The entries below contain pictures, which are to be left out; write out exactly, and only, the lines from the line with "تفاهم ایران و عمان در آستانه نهایی شدن" up to and including the line with "A Lava Seca".

● Material provided
# # # # # # #
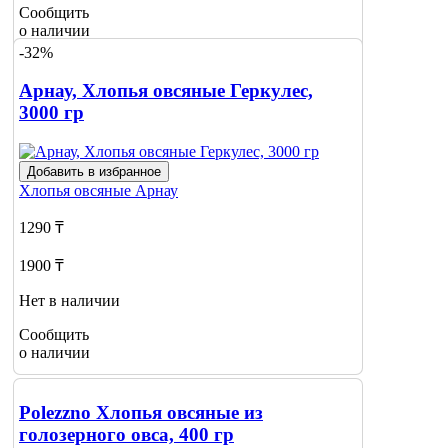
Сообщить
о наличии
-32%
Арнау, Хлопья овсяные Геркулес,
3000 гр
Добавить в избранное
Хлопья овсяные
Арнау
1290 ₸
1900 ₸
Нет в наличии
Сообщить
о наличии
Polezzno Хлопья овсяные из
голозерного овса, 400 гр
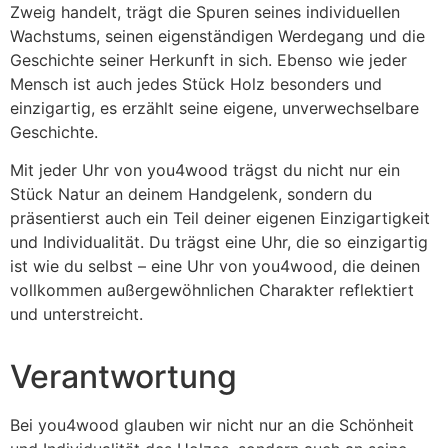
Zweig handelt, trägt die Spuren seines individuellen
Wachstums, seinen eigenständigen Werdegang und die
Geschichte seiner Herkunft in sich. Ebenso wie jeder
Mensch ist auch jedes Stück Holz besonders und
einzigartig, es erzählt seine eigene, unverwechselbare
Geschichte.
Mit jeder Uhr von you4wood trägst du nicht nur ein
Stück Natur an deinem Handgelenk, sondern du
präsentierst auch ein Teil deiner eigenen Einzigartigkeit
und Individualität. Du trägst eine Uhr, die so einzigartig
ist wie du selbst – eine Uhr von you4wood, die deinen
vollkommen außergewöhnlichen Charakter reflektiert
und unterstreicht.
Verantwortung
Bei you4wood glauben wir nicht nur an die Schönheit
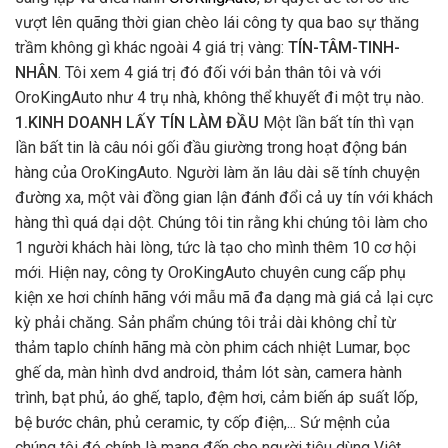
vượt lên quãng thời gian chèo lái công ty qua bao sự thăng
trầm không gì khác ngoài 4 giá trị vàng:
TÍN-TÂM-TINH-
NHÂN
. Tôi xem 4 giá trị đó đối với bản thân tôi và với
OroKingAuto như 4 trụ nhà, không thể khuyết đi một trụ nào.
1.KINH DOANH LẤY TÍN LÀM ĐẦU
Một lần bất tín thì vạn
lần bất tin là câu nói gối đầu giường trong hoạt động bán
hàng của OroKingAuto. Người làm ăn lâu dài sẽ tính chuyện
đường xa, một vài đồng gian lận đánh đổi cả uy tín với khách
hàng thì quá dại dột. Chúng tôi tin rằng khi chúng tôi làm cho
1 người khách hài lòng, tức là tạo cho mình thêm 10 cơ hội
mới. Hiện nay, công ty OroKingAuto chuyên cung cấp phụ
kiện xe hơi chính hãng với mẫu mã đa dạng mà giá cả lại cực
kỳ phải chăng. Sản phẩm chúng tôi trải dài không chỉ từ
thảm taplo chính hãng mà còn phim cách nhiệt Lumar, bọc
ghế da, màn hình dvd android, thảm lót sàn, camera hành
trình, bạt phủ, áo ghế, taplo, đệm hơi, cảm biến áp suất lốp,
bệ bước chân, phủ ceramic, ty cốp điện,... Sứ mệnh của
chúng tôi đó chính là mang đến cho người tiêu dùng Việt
# # # # # # #
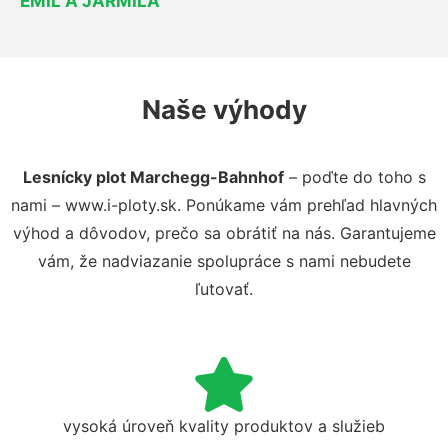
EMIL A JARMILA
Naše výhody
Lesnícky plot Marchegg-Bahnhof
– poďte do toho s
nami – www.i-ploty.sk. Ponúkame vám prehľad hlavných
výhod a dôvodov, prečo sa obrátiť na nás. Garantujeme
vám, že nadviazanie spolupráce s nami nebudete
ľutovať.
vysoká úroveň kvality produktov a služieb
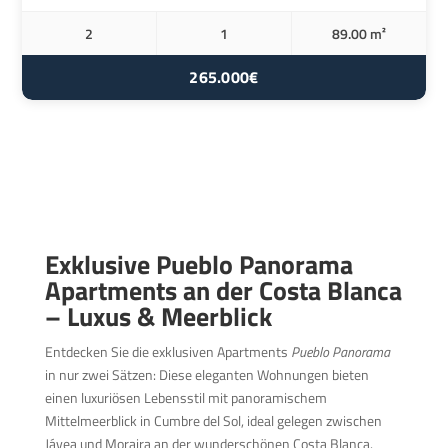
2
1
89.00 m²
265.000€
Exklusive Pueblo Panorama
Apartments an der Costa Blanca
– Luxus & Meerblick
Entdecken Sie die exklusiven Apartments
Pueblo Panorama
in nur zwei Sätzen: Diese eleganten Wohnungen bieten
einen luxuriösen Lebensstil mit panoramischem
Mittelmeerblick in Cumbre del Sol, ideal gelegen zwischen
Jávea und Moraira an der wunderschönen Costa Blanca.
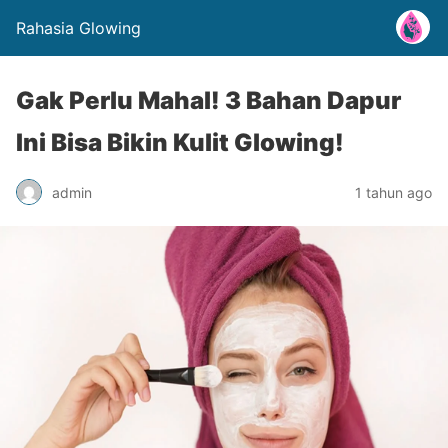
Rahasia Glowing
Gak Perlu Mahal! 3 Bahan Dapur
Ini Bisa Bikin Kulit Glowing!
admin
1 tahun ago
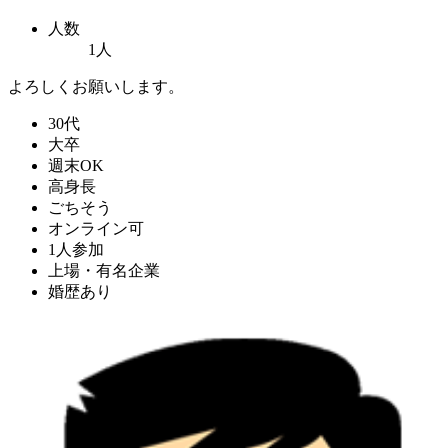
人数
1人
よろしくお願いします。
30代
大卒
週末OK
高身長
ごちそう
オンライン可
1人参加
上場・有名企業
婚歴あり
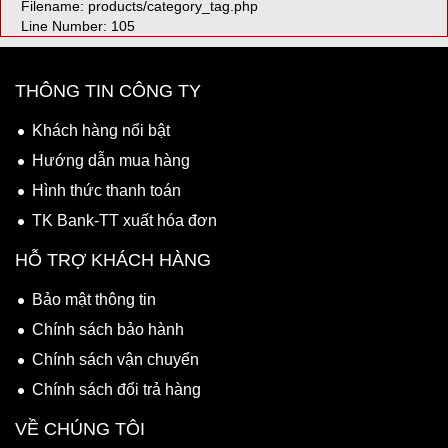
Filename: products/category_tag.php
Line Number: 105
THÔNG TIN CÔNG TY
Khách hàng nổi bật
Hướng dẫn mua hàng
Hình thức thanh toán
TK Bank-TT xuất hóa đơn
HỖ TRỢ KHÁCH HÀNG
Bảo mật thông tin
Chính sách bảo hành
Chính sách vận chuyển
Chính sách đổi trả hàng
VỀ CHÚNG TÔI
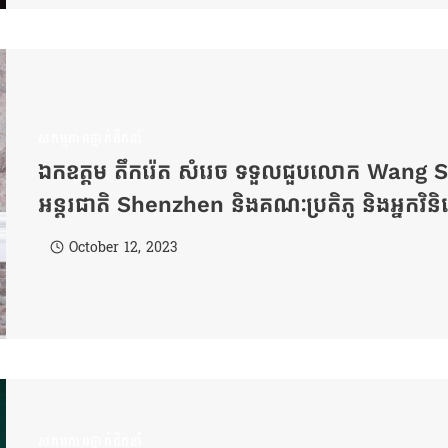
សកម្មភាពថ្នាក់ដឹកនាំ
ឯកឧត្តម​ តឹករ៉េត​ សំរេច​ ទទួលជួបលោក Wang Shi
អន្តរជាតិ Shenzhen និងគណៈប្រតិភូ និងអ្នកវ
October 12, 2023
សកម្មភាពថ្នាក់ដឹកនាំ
# # # # # # #
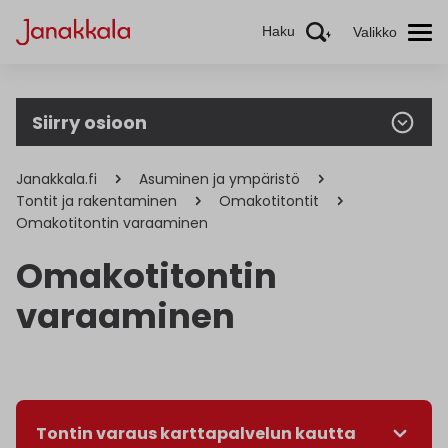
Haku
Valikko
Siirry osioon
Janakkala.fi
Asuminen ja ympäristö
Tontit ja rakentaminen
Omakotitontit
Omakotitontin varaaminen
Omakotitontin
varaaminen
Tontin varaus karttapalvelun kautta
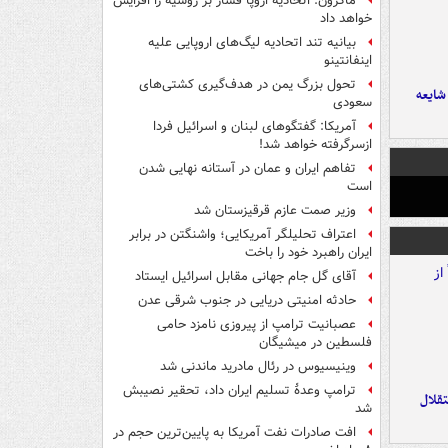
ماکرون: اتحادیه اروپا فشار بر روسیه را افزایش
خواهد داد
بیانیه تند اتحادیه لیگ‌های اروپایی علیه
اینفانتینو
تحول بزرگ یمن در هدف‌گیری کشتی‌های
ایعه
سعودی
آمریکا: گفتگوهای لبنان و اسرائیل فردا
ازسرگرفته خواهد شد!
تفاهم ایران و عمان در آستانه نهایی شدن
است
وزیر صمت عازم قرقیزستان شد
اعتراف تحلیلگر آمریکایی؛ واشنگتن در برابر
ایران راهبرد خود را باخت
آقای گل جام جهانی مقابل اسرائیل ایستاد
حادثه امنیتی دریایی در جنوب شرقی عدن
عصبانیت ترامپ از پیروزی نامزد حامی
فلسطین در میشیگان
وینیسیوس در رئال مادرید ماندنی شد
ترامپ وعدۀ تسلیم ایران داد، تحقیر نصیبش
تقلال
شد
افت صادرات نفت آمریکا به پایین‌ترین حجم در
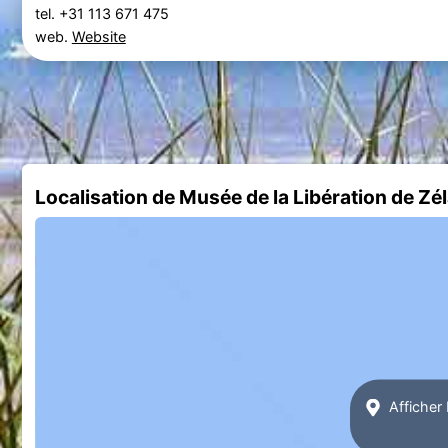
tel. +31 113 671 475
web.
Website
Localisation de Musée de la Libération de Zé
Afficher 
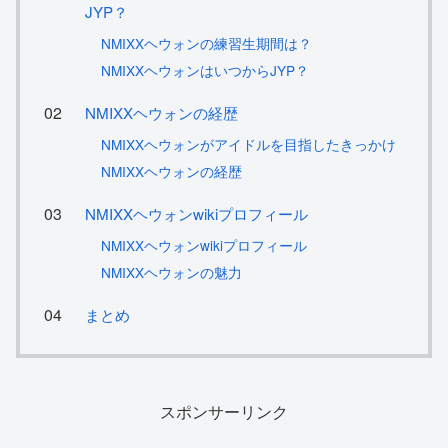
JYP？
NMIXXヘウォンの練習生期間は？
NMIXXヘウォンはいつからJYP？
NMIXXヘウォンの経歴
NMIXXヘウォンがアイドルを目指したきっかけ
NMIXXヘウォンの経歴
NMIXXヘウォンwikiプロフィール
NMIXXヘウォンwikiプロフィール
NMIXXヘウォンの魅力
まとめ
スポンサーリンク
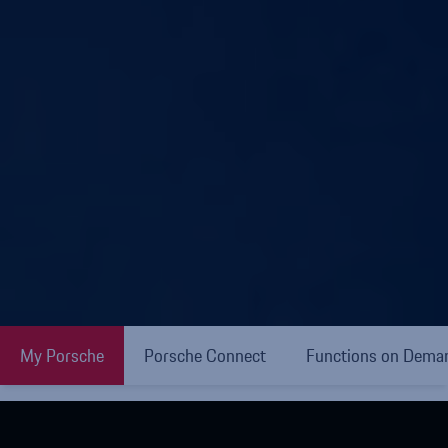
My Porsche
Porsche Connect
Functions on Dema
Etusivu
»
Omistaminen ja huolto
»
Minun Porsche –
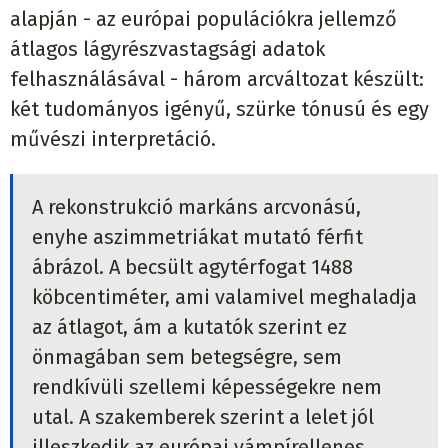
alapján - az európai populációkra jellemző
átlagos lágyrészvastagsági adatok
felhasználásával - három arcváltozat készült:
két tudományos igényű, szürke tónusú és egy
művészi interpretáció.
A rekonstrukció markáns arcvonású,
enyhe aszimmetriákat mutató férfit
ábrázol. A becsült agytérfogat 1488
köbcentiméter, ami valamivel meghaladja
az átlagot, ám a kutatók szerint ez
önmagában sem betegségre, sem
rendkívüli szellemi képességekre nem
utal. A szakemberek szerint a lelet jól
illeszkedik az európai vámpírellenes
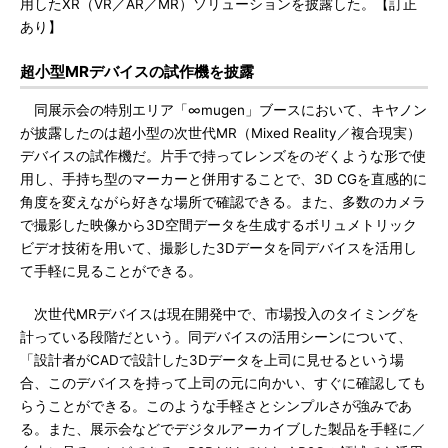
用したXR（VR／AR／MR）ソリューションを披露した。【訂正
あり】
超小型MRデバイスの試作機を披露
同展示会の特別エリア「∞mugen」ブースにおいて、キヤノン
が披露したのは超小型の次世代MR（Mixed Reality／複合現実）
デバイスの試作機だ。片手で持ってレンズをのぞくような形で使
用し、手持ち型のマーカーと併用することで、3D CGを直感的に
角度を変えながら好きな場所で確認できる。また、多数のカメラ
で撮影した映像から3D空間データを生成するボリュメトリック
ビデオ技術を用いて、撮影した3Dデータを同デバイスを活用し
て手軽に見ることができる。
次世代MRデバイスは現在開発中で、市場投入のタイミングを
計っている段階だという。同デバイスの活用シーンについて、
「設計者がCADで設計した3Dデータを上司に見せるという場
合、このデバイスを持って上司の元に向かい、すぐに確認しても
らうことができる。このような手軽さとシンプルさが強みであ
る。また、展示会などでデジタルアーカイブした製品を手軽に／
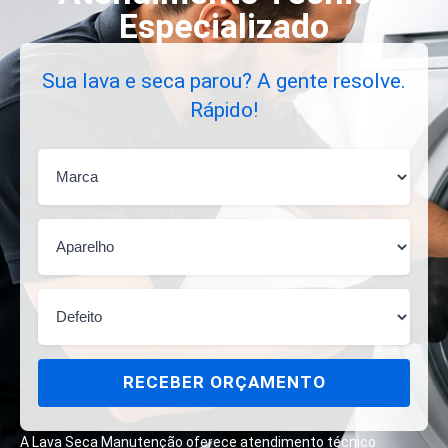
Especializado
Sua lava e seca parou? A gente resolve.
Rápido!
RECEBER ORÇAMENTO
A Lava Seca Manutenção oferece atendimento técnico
# # # # # # #
● Answer to this task
تفاهم ایران و عمان در آستانه نهایی شدن
است
وزیر صمت عازم قرقیزستان شد
اعتراف تحلیلگر آمریکایی؛ واشنگتن در برابر
ایران راهبرد خود را باخت
آقای گل جام جهانی مقابل اسرائیل ایستاد
حادثه امنیتی دریایی در جنوب شرقی عدن
عصبانیت ترامپ از پیروزی نامزد حامی
فلسطین در میشیگان
وینیسیوس در رئال مادرید ماندنی شد
ترامپ وعدۀ تسلیم ایران داد، تحقیر نصیبش
تقلال
شد
افت صادرات نفت آمریکا به پایین‌ترین حجم در
tel. +31 113 671 475
web.
Website
Localisation de Musée de la Libération de Zé
Afficher 
JYP？
NMIXXヘウォンの練習生期間は？
NMIXXヘウォンはいつからJYP？
NMIXXヘウォンの経歴
NMIXXヘウォンがアイドルを目指したきっかけ
NMIXXヘウォンの経歴
NMIXXヘウォンwikiプロフィール
NMIXXヘウォンwikiプロフィール
NMIXXヘウォンの魅力
まとめ
スポンサーリンク
My Porsche
Porsche Connect
Functions on Dema
Etusivu
»
Omistaminen ja huolto
»
Minun Porsche –
alapján - az európai populációkra jellemző
átlagos lágyrészvastagsági adatok
felhasználásával - három arcváltozat készült:
két tudományos igényű, szürke tónusú és egy
művészi interpretáció.
A rekonstrukció markáns arcvonású,
enyhe aszimmetriákat mutató férfit
ábrázol. A becsült agytérfogat 1488
köbcentiméter, ami valamivel meghaladja
az átlagot, ám a kutatók szerint ez
önmagában sem betegségre, sem
rendkívüli szellemi képességekre nem
utal. A szakemberek szerint a lelet jól
illeszkedik az európai vámpírellenes
用したXR（VR／AR／MR）ソリューションを披露した。【訂正
あり】
超小型MRデバイスの試作機を披露
同展示会の特別エリア「∞mugen」ブースにおいて、キヤノン
が披露したのは超小型の次世代MR（Mixed Reality／複合現実）
デバイスの試作機だ。片手で持ってレンズをのぞくような形で使
用し、手持ち型のマーカーと併用することで、3D CGを直感的に
角度を変えながら好きな場所で確認できる。また、多数のカメラ
で撮影した映像から3D空間データを生成するボリュメトリック
ビデオ技術を用いて、撮影した3Dデータを同デバイスを活用し
て手軽に見ることができる。
次世代MRデバイスは現在開発中で、市場投入のタイミングを
計っている段階だという。同デバイスの活用シーンについて、
「設計者がCADで設計した3Dデータを上司に見せるという場
合、このデバイスを持って上司の元に向かい、すぐに確認しても
らうことができる。このような手軽さとシンプルさが強みであ
る。また、展示会などでデジタルアーカイブした製品を手軽に／
Especializado
Sua lava e seca parou? A gente resolve.
Rápido!
RECEBER ORÇAMENTO
A Lava Seca Manutenção oferece atendimento técnico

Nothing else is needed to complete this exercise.